═════ Extracted records ═════

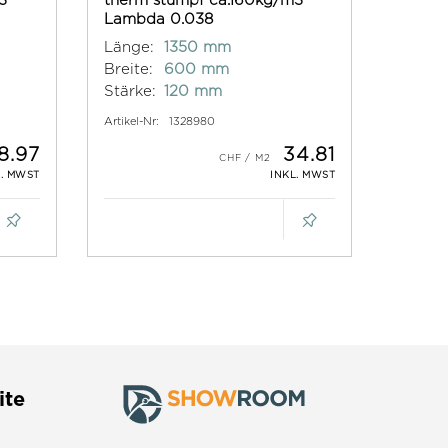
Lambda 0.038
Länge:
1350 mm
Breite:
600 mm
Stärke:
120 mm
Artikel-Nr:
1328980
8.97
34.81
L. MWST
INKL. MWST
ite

═════
═════ Extracted records ═════

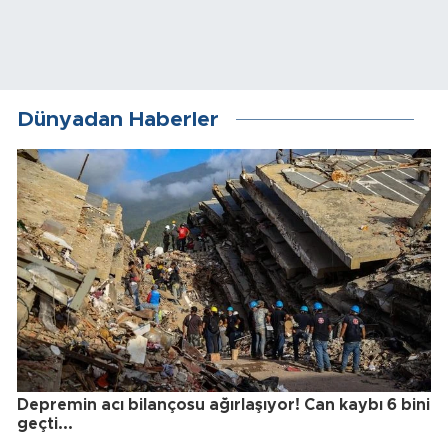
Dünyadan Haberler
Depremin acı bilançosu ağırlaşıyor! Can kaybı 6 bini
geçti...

═════
═════ Extracted records ═════

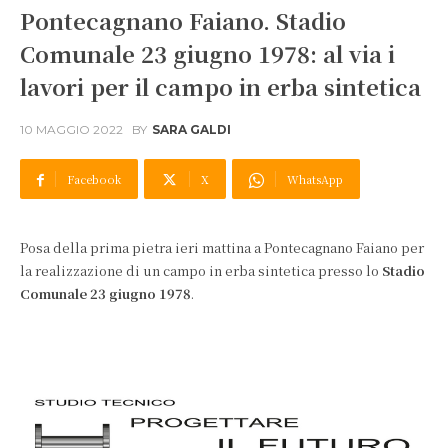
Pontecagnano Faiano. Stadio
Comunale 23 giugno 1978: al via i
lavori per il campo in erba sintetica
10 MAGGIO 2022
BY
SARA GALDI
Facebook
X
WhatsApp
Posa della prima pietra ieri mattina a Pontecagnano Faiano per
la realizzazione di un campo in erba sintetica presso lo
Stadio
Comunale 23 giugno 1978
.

═════

* Work to complete
The answer must consist of each line in the entries above that includes "Comunale".

* Answer
Comunale 23 giugno 1978: al via i
Comunale 23 giugno 1978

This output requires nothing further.